Life is change. I think Kit and I have established that in everything we’ve written on this blog. Whether the change be self motivated or sprung upon you in the deep recesses of the night, our worlds are in constant flux. I have an upcoming change that is keeping me up at night– and it’s a hard one. It’s usually Kit who sends me emails and texts at 3 am in the morning. Now I’m tossing and turning and 3 am can’t come soon enough.
It’s time to start transitioning my mom into assisted living. Living with Alzheimer’s has been a strange and difficult journey, but rewarding. I can tell being around the hustle and bustle of four kids is starting to wear on my mom. It’s taken me a long time to realize my limitations as a caregiver and her limitations caused by Alzheimer’s. I think the change will be good for mom because she’ll have older folks to socialize with and the downtime she needs too. The quiet you can’t find in a house of seven people.
It isn’t really my mom I’m super worried about, it’s me. People always ask me how my mom is doing and how the caregiving is going. Caregiving changes daily. At the end of my day I usually reflect on whether we had a good day or a not so good day. These thoughts play in my mind as I drift off to sleep. The other night I woke up with a start. The day before had been Brynn’s 16th birthday. We had celebrated at home with presents, cake and cards. We have a tradition in our family to read each card aloud. Being that it was Brynn’s Sweet 16 we all had some pretty sappy words to share. Tommy, my husband, wrote about how proud he was of her and how he knew she would be able to accomplish anything in life. I simply wrote, “I remember the day you were born. It was and still is one of the happiest days of my life, because God gave you to me.” I’ve given that memory of mine to Brynn. We share it and it bonds us. That night I woke up and realized there is a hole where my mom and I shared that bond.
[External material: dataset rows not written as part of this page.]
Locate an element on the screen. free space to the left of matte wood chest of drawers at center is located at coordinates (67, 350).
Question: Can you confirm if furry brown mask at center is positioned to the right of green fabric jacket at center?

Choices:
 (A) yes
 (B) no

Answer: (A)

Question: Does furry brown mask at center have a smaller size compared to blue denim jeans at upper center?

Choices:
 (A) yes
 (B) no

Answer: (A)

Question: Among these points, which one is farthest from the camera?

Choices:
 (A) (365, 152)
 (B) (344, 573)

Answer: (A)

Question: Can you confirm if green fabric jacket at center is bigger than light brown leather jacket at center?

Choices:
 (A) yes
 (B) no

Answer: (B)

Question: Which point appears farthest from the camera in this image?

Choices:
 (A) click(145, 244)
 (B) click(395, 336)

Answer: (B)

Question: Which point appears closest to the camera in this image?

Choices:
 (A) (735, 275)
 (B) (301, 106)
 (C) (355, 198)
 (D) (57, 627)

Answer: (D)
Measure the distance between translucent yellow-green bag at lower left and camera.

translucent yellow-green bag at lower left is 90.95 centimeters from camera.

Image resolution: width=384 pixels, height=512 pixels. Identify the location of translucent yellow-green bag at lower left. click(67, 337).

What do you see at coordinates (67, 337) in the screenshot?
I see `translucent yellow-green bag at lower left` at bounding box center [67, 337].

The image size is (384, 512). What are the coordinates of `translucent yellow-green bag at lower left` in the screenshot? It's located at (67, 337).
I remember it, she doesn’t.
I’m always searching for words to explain Alzheimer’s to people. The image came to me that night. It’s like when you’re making sugar cookies. You roll out the dough and take your cookie cutter shape, a heart, and punch out the cookies. Once you’ve removed the cookies you have these empty hearts and the remaining scraps and bits of dough. Those empty hearts are the shared memories you’ve lost. The cutout is still there but something is missing. That’s why it’s so hard for me to let go of mom. I’m holding on to those hearts for the both of us.
I know this change is inevitable. Many times even now my mom doesn’t know who I am, but I am the face she recognizes the most. It’s funny sometimes I’ll come home after being out shopping etc and mom will welcome me with a sigh of relief. I know I’m her touchstone, the only thing that is familiar and constant. So here’s a change I didn’t think I would be dealing with before my oldest went off to college…letting my mom go off to assisted living. You never know what change life will throw at you next. I read a quote the other day “Accommodate changing times, but cling to unchanging principles” -Jimmy Carter. I guess that’s what I’ll have to do and cling to the memories we once shared.